Speaking at the official launch of the Barbados Manufacturers’ Exhibition (BMEX) at the Lloyd Erskine Sandiford Centre at the weekend, Eastmond said that too many students were being left behind by the education system because they were not academically inclined.
He said that technical education “remains the weakest link” in the country’s education system and called for clarity on the role of technical and vocational training in education.
“There must be a clear vision that articulates the role of TVET in our national educational system. Sufficient attention needs to be paid to the less academically inclined in our schools system. This population is too large to be left untapped,” he said.
The TVET boss appealed for linkages between technical and vocational training and industry, arguing that education must be demand driven.
“We must increase our commitment to internet-based learning to develop the skills of graduates to keep up with the changes, and we need to change to recruitment targets for TVET instructors. We must recruit from industries that the graduates will join. Teachers who do not understand industry, business and the workplace are not useful,” Eastmond said.
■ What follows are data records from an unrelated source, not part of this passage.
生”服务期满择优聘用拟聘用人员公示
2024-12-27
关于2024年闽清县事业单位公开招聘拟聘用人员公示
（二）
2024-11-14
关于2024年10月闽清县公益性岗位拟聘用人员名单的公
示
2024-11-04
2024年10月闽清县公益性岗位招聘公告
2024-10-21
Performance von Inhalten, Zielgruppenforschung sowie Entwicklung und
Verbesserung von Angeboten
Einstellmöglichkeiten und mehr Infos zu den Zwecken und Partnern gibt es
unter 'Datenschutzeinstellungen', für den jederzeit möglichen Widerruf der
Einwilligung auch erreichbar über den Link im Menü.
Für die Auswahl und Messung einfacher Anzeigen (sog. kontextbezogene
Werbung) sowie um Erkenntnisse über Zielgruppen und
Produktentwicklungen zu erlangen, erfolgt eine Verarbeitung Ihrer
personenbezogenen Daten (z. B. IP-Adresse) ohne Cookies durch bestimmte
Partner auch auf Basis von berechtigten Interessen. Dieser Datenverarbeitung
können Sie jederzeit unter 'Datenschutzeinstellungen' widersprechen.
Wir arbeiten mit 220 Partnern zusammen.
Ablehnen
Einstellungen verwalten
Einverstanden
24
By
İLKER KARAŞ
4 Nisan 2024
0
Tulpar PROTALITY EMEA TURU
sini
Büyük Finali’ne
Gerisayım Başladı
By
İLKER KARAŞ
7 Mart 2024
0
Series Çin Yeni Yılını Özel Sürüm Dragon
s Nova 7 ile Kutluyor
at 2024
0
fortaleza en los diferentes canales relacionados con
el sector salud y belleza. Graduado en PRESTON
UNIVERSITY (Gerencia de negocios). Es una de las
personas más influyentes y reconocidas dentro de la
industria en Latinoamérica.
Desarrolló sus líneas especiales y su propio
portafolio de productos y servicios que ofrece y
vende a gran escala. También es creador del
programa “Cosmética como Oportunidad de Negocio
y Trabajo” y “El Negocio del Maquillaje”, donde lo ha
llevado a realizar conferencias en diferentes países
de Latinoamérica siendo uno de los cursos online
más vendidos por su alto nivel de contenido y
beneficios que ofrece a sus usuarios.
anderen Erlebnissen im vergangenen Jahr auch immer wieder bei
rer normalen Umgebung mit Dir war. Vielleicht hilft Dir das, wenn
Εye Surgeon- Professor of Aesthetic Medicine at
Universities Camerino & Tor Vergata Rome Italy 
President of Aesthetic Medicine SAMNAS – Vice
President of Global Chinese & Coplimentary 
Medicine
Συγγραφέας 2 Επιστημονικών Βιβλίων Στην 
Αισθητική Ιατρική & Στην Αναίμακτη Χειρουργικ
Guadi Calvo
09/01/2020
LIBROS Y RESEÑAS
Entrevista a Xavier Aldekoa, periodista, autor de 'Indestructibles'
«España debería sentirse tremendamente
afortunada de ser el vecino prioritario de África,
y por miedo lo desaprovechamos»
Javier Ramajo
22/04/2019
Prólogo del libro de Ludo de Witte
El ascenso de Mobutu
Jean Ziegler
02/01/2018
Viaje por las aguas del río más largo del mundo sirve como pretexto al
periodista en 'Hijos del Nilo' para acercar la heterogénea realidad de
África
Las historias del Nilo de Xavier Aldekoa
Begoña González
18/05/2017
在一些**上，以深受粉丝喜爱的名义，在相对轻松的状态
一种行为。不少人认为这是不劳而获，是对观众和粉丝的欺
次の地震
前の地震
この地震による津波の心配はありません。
To emphasize his point, the educator made reference to contracts awarded for the exploration of oil and gas off the shores of Barbados.
The latest contract was given to the Spanish company Repsol SA as part of this island’s offshore petroleum programme, which began several years ago and includes another major international mining, metals and petroleum company, BHP Billiton Limited.
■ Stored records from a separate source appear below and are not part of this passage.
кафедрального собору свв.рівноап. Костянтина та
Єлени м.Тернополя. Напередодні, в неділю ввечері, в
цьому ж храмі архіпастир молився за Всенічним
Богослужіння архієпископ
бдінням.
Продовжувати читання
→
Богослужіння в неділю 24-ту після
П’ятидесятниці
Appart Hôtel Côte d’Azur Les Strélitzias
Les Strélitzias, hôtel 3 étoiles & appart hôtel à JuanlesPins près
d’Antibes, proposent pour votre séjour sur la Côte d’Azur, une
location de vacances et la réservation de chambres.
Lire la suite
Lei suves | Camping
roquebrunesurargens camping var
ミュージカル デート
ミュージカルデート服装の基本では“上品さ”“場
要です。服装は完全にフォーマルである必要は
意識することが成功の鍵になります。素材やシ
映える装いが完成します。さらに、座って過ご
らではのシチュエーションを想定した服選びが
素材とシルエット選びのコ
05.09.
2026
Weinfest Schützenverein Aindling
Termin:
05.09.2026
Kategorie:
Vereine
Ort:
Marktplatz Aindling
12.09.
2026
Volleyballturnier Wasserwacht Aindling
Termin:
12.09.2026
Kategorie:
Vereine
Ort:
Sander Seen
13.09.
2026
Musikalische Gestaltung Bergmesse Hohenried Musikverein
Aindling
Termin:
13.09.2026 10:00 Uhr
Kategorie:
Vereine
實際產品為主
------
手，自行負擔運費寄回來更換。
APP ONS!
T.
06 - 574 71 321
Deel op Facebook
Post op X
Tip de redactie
Eastmond questioned whether local talent would be involved in the exploration since there was no local training in this industry.
He also used the occasion to highlight the lack of courses related to drilling at the local level.
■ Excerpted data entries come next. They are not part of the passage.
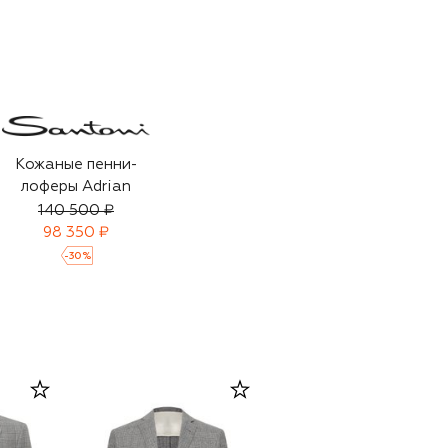
Кожаные пенни-
лоферы Adrian
140 500 ₽
98 350 ₽
-
30
%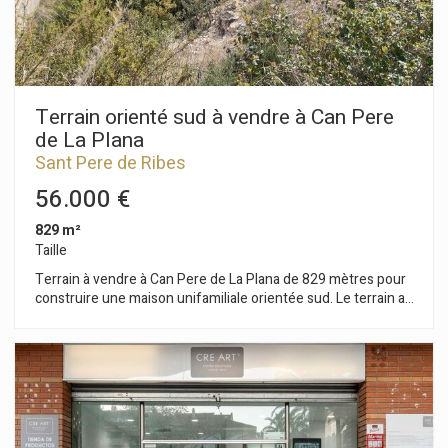
Terrain orienté sud à vendre à Can Pere
de La Plana
Sant Pere de Ribes
56.000 €
829 m²
Taille
Terrain à vendre à Can Pere de La Plana de 829 mètres pour
construire une maison unifamiliale orientée sud. Le terrain a
829 m2 sans construction et vous pouvez construire une
maison unifamiliale d'une superficie maximale de 124 m2 et
un total de 373 m2, au rez-de-chaussée + premier étage +
grenier. Règlement d'urbanisme (10.1gb – Bâtiment isolé à
faible densité) : Terrain minimum 800m2 Constructibilité
maximale de 0,45 m2/m2 de terrain Occupation maximale
15% Façade minimum de 20m2 Hauteur maximale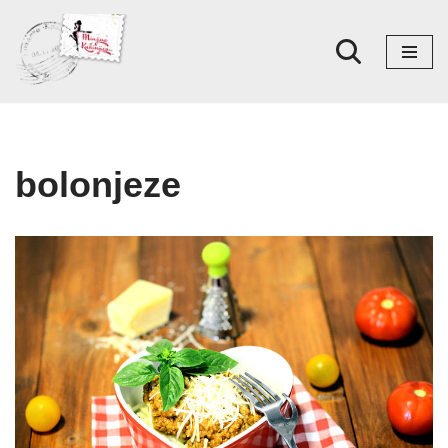
Skoči
na
sadržaj
bolonjeze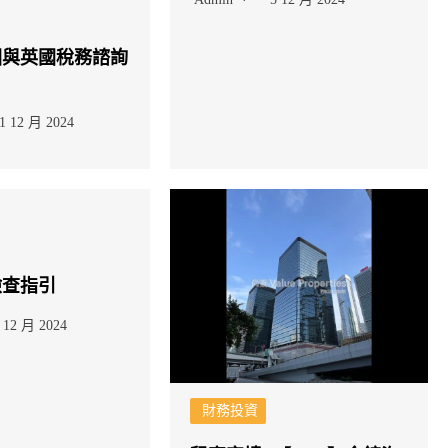
圖與英國稅務諮詢
1 12 月 2024
檢查指引
 12 月 2024
財務投資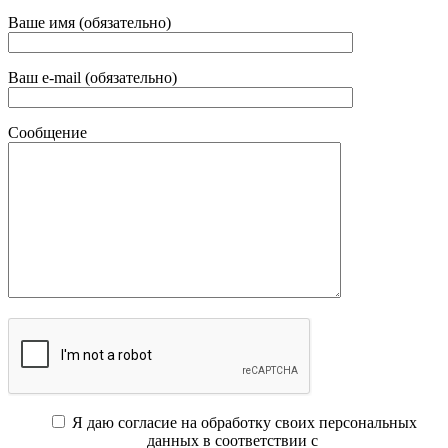
Ваше имя (обязательно)
Ваш e-mail (обязательно)
Сообщение
Я даю согласие на обработку своих персональных
данных в соответствии с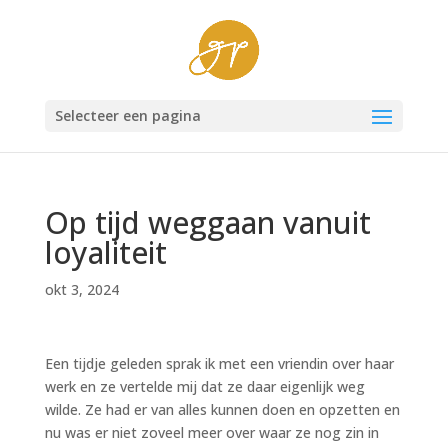
Selecteer een pagina
Op tijd weggaan vanuit
loyaliteit
okt 3, 2024
Een tijdje geleden sprak ik met een vriendin over haar
werk en ze vertelde mij dat ze daar eigenlijk weg
wilde. Ze had er van alles kunnen doen en opzetten en
nu was er niet zoveel meer over waar ze nog zin in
“Some may argue that it is difficult to have demand when you do not have much industries. I believe that in some cases you have to create that demand by working with partners. Maybe we have to look at industry partners overseas that are interested in training and knowledge transfer and the working and creating of local partners such as Invest Barbados and BIDC [Barbados Investment Development Corporation] working with the TVET Council and the training institutions so that when they try to attract investment in the island, that the human resource and workforce gaps will be dealt with,” Eastmond stressed.
“In other words, we have to stop working in silos. Take for example, we heard that we are going to be drilling for oil very soon but we in the training institutions and the TVET Council we are wondering ‘wait, who [is] going to be working on these platforms?’ Because there is no oil and drilling training taking place,” he said.
Eastmond also pointed out that it was important to give a higher profile to technical skills in order for Barbados to take advantage of more high skilled jobs around the globe.
This, he said, must be done with a sense of urgency if the Barbados were to expand, diversify and restructure its economy.